Separar estos tres términos inseparables, aislar las posibilidades de éxito – que nos ofrecen el fortalecimiento teórico y organizativo del partido, por un lado, y el trabajo y la lucha en el seno de las asociaciones económicas, por otro – de la realidad objetiva de la maduración de los conflictos internos en la sociedad capitalista, significaría poner en peligro la propia continuidad teórica, organizativa y táctica que el partido ha reconstruido con tanto esfuerzo en los últimos años. Debemos combatir enérgicamente cualquier actitud de desinterés aristocrático en las luchas reivindicativas, cualquier pretensión – aunque esté inspirada por un sano temor a emprender caminos oportunistas – de que el partido se limite a proclamar y defender postulados “generales” y se niegue a abordar cuestiones “particulares”. Ninguna cuestión particular puede aislarse de las cuestiones generales del movimiento proletario: la separación de sus “áreas” es la característica dominante del oportunismo. Igualmente, hay que combatir enérgicamente la pretensión opuesta, aunque esté inspirada por un generoso entusiasmo, de asignar al partido tareas que el desarrollo real de las luchas de clase le impide cumplir, o de fijarse objetivos que solo gracias a acontecimientos de alcance internacional (de los que depende el propio desarrollo del partido revolucionario internacional) podrán cobrar forma y sustancia.
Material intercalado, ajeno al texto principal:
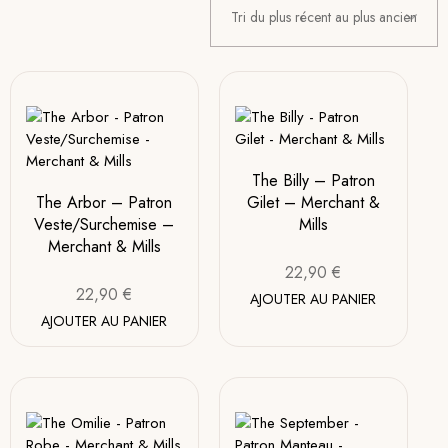
The Billy – Patron
The Arbor – Patron
Gilet – Merchant &
Veste/Surchemise –
Mills
Merchant & Mills
22,90
€
22,90
€
AJOUTER AU PANIER
AJOUTER AU PANIER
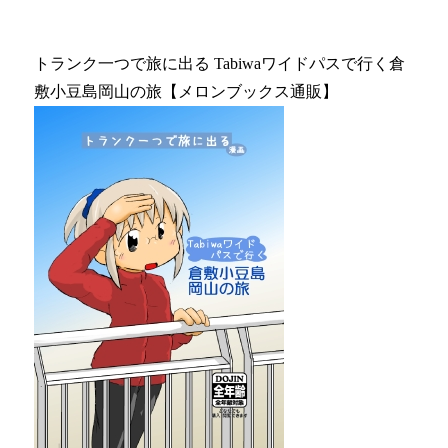
トランク一つで旅に出る Tabiwaワイドパスで行く倉
敷小豆島岡山の旅【メロンブックス通販】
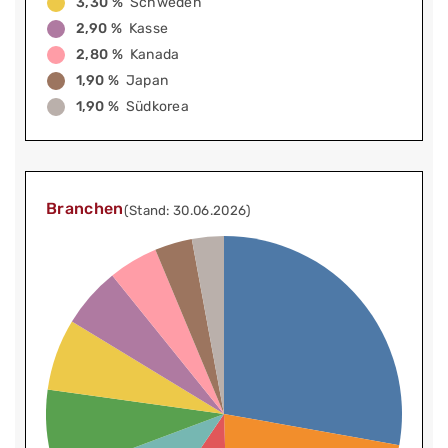
3,30 %
Schweden
2,90 %
Kasse
2,80 %
Kanada
1,90 %
Japan
1,90 %
Südkorea
Branchen
(Stand: 30.06.2026)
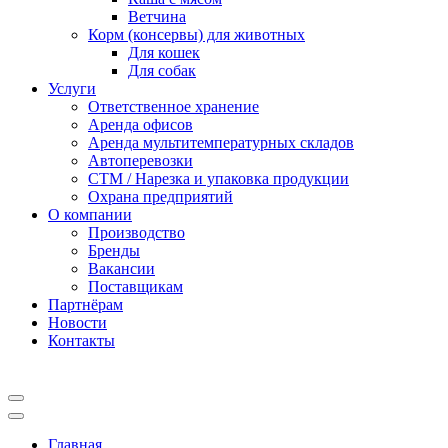
Ветчина
Корм (консервы) для животных
Для кошек
Для собак
Услуги
Ответственное хранение
Аренда офисов
Аренда мультитемпературных складов
Автоперевозки
СТМ / Нарезка и упаковка продукции
Охрана предприятий
О компании
Производство
Бренды
Вакансии
Поставщикам
Партнёрам
Новости
Контакты
Главная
Por lo tanto, llevemos a cabo con serenidad, metódica y constancia nuestra labor de penetración y proselitismo entre las masas proletarias, sin desanimarnos por los fracasos que debemos prever y pagar de antemano, ni caer en la histeria del “hacer por hacer”, y sobre todo sin caer en la ilusión de que el ritmo de la recuperación revolucionaria, puede acelerarse mediante fórmulas tácticas o recursos organizativos, que aíslan la labor convencionalmente llamada sindical del trabajo general y político del movimiento.

Es una responsabilidad que nos enorgullece haber asumido finalmente, y que debemos llevar adelante con la conciencia de que estamos cumpliendo una tarea que no es nacional sino internacional, y de que trabajamos por el futuro de un movimiento proletario y un partido de clase que no reconocen límites de tiempo ni fronteras estatales.